According to the ACJC, when Pilla expressed concern about the schedule, Baker became irate, screamed at her, accused her of being a bad parent and threatened her with incarceration if she disobeyed his order concerning visitation, the ACJC said. He made further remarks, again in a very loud and harsh tone, that "created an appearance of or a reasonable belief that he was not objective and impartial," the ACJC added.

Baker disputes the committee's account that he became irate with Pilla, screamed at her or gave cause to question his impartiality in the case. He also denies that he accused Pilla of being "a bad parent" but said that "upon reflection ... [he] acknowledges that his words could have been so interpreted."

Baker says his remarks did not indicate he had prejudged the case. Rather, his reaction came out of a duty to do justice to children, "who often have no one else to protect them other than the court under the court's parens patriae authority when one parent attempts to keep them from the other parent."

Saying his "perception comes not only from years on the bench but from years of private practice," Baker says: "The continuing use of a child by one parent as a weapon and the resultant estrangement between that child and the other parent is devastating to children who grow up thinking that is how relationships normally exist."

The ACJC says Baker violated Judicial Conduct Canon 3A(3), which requires that judges be "patient, dignified and courteous to all those with whom they deal in an official capacity." The complaint also says he violated Canons 1 and 2A of the code by failing to maintain high standards of conduct and by not acting in a manner that promotes public confidence in the integrity and impartiality of the judiciary. Baker denies violating those canons.
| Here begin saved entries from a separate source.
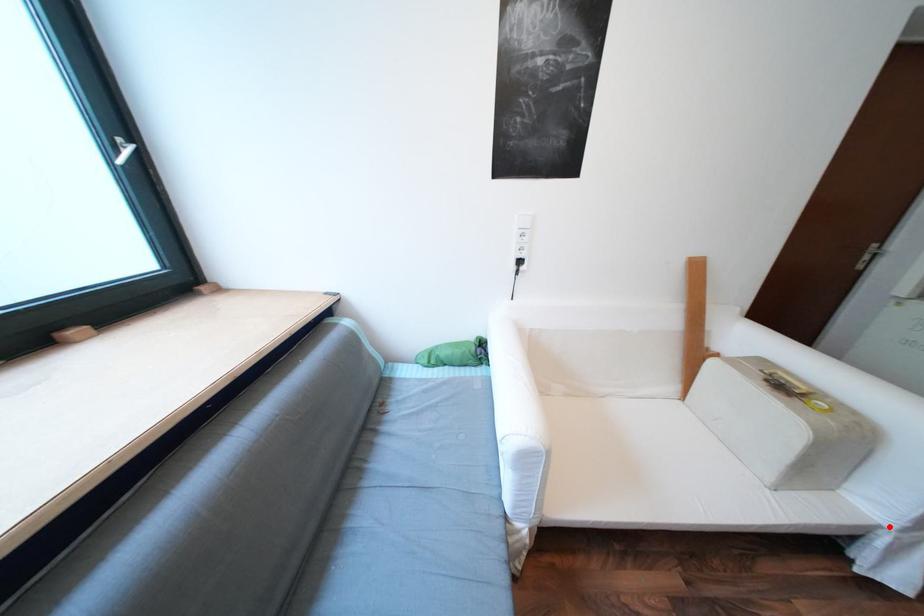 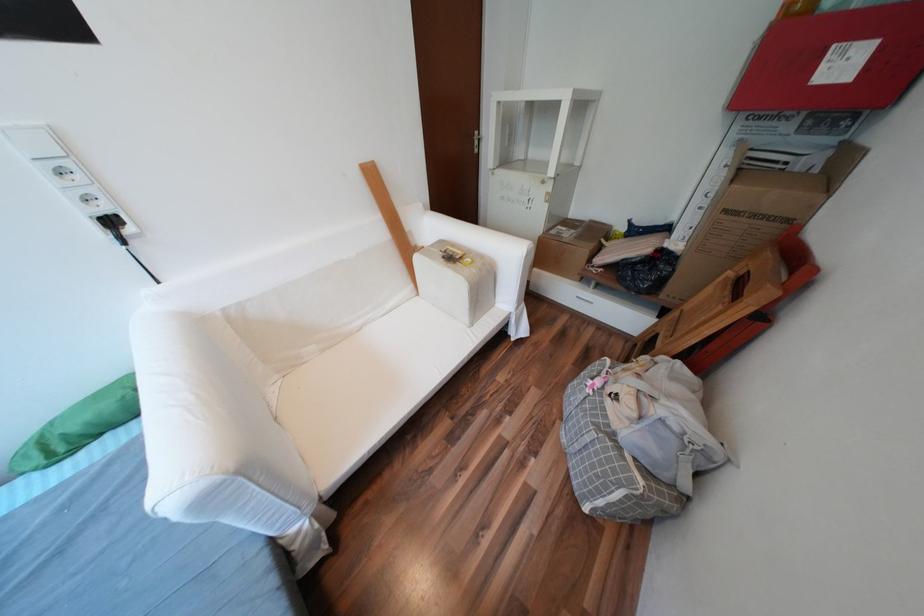 Question: I am providing you with two images of the same scene from different viewpoints. A red point is marked on the first image. Can you still see the location of the red point in image 2?

Choices:
 (A) Yes
 (B) No

Answer: (A) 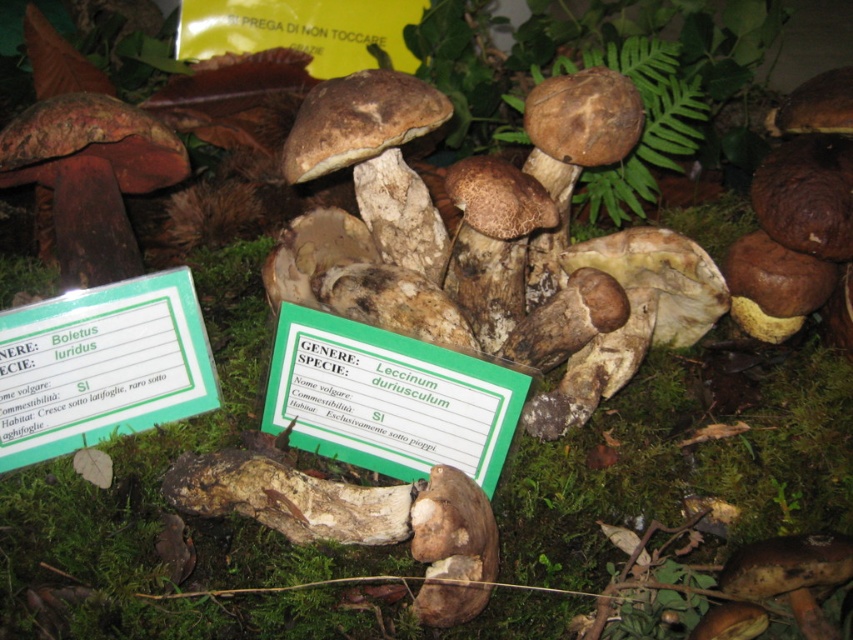 Looking at this image, you are a visitor at the exhibit and want to read the green paper sign at lower left. However, you notice the green leafy fern at upper center is blocking your view. Can you determine if the sign is taller than the fern?

The green paper sign at lower left is not as tall as green leafy fern at upper center, so the fern is taller and may be blocking the sign.

You are a visitor at the exhibit and want to read the green paper sign at center. Can you read it clearly from where you are standing?

The green paper sign at center is 1.19 meters away from camera, so yes, you can read it clearly from your current position. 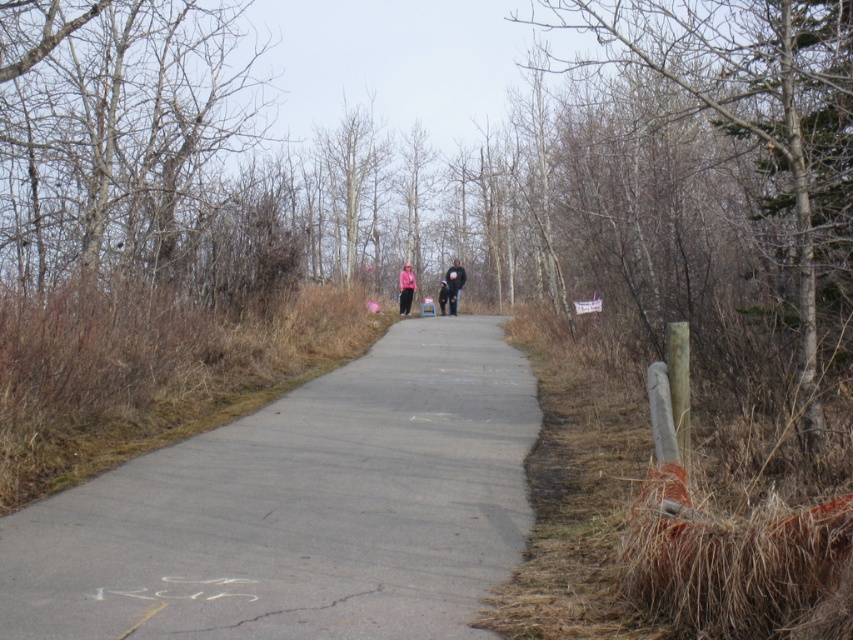 Question: Which is farther from the gray concrete pavement at center?

Choices:
 (A) smooth bark tree at right
 (B) black matte jacket at center
 (C) pink fabric at center

Answer: (B)

Question: Is gray concrete pavement at center above black matte jacket at center?

Choices:
 (A) yes
 (B) no

Answer: (B)

Question: Where is smooth bark tree at right located in relation to black matte jacket at center in the image?

Choices:
 (A) above
 (B) below

Answer: (A)

Question: Which is farther from the smooth bark tree at right?

Choices:
 (A) pink fabric at center
 (B) black matte jacket at center

Answer: (A)

Question: Among these objects, which one is farthest from the camera?

Choices:
 (A) smooth bark tree at right
 (B) pink fabric at center

Answer: (B)

Question: Does gray concrete pavement at center have a larger size compared to smooth bark tree at right?

Choices:
 (A) yes
 (B) no

Answer: (B) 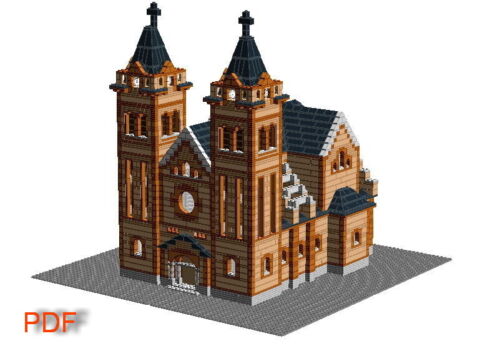 Locate an element on the screen. window is located at coordinates (265, 266), (272, 139), (186, 169), (144, 199), (138, 246). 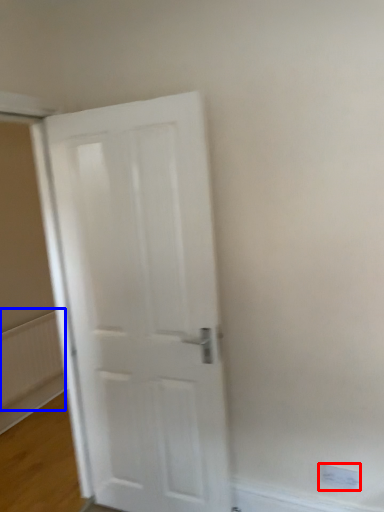 Question: Which of the following is the farthest to the observer, electric outlet (highlighted by a red box) or radiator (highlighted by a blue box)?

Choices:
 (A) electric outlet
 (B) radiator

Answer: (B) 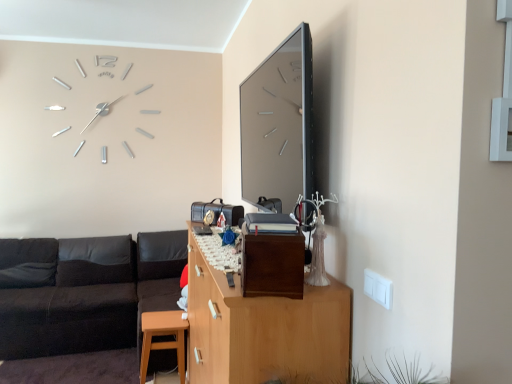 You are a GUI agent. You are given a task and a screenshot of the screen. Output one action in this format:
    pyautogui.click(x=<x>, y=<y>)
    Task: Click on the vacant space situated above brown matte/file cabinet at center (from a real-world perspective)
    Image resolution: width=512 pixels, height=384 pixels.
    Given the screenshot: What is the action you would take?
    pyautogui.click(x=270, y=224) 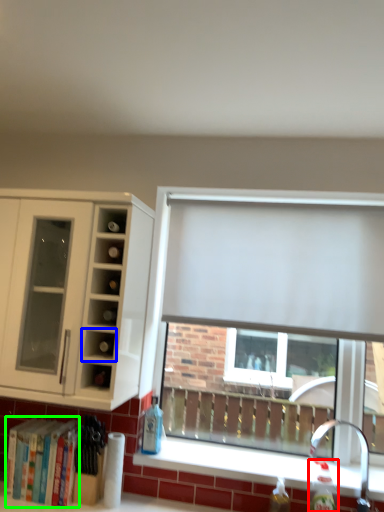 Question: Considering the real-world distances, which object is farthest from bottle (highlighted by a red box)? cabinet (highlighted by a blue box) or bookshelf (highlighted by a green box)?

Choices:
 (A) cabinet
 (B) bookshelf

Answer: (B) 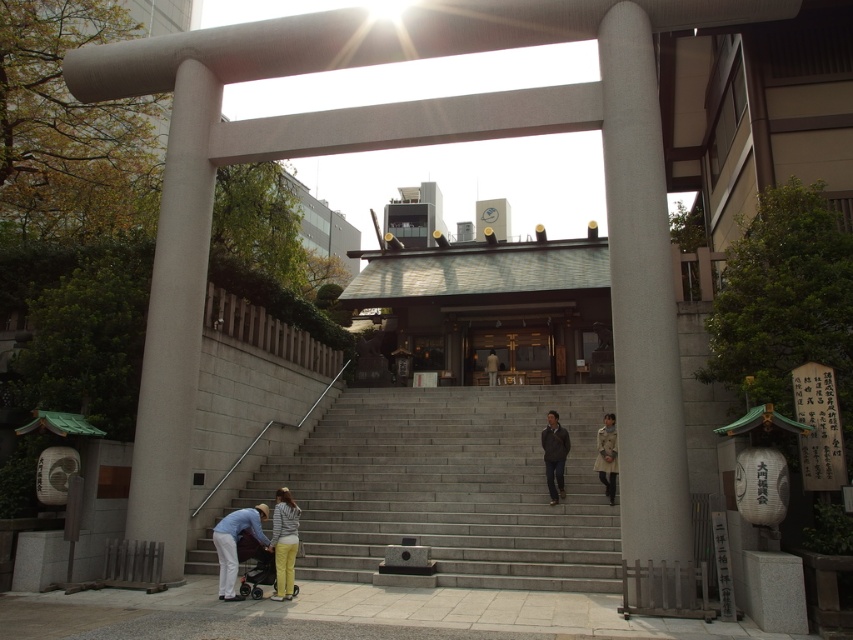 Who is more forward, (x=561, y=417) or (x=286, y=580)?

Point (x=286, y=580)

What do you see at coordinates (451, 486) in the screenshot? I see `gray concrete stairs at center` at bounding box center [451, 486].

What do you see at coordinates (451, 486) in the screenshot? This screenshot has height=640, width=853. I see `gray concrete stairs at center` at bounding box center [451, 486].

Identify the location of gray concrete stairs at center. (451, 486).

Who is positioned more to the left, gray concrete stairs at center or dark gray jacket at center?

gray concrete stairs at center

Which is below, gray concrete stairs at center or dark gray jacket at center?

gray concrete stairs at center is lower down.

I want to click on gray concrete stairs at center, so click(451, 486).

Between light blue fabric stroller at lower center and light brown leather jacket at center, which one has less height?

light brown leather jacket at center

Between light blue fabric stroller at lower center and light brown leather jacket at center, which one is positioned lower?

light blue fabric stroller at lower center is below.

Is point (277, 593) positioned behind point (490, 380)?

No, it is not.

Image resolution: width=853 pixels, height=640 pixels. What are the coordinates of `light blue fabric stroller at lower center` in the screenshot? It's located at (253, 540). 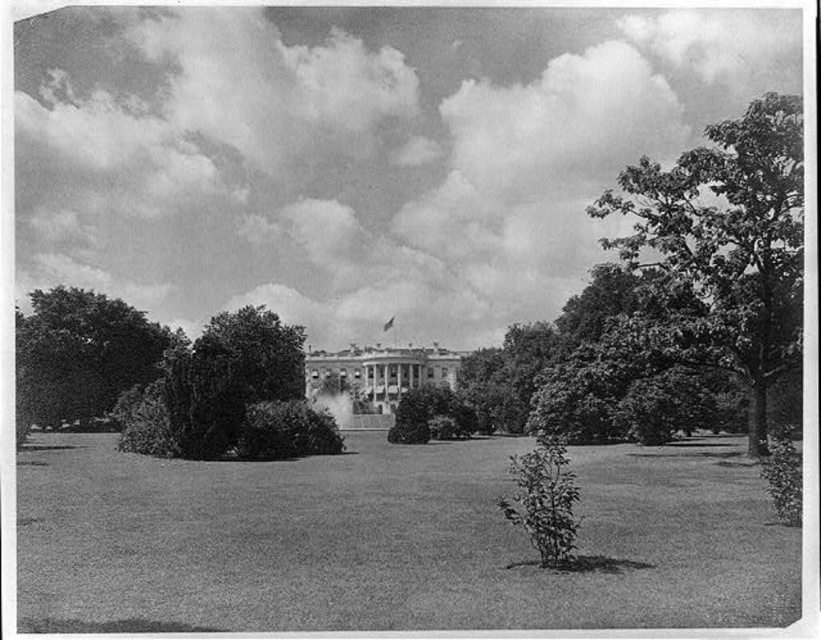 You are standing in the White House lawn and want to walk from the dark green leafy tree at left to the dark green leafy bush at lower center. Which direction should you head to reach the bush?

The dark green leafy tree at left is further to the viewer than the dark green leafy bush at lower center, so you should head forward towards the bush to reach it.

You are a landscape architect designing a new garden layout. You need to place a new statue between the smooth green tree at right and the dark green leafy tree at left. Considering their sizes, which tree should the statue be closer to and why?

The statue should be closer to the dark green leafy tree at left because the smooth green tree at right is larger in size, so placing the statue closer to the smaller tree balances the composition.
Baker has a reputation for poor demeanor, according to the New Jersey Law Journal's most recent Superior Court Judicial Survey, published last year.

In the category of courtesy and respect to litigants and lawyers, lawyers graded Baker 4.76 on a 1-to-10 scale -- the lowest score in the Atlantic-Cape May vicinage and 349th out of 350 judges statewide. His overall score of 6.63 was also dead last in the vicinage.

Baker did not return a call about the ethics case. Biel, of Biel, Zlotnick and Feinberg in Northfield, was on vacation this week and could not be reached.

Baker, 64, was appointed by Gov. Christine Todd Whitman in 1998 and was granted tenure in 2005. He was transfered from the Family Part to the Criminal Part last July 1, though the judiciary says the move was not necessarily related to job performance.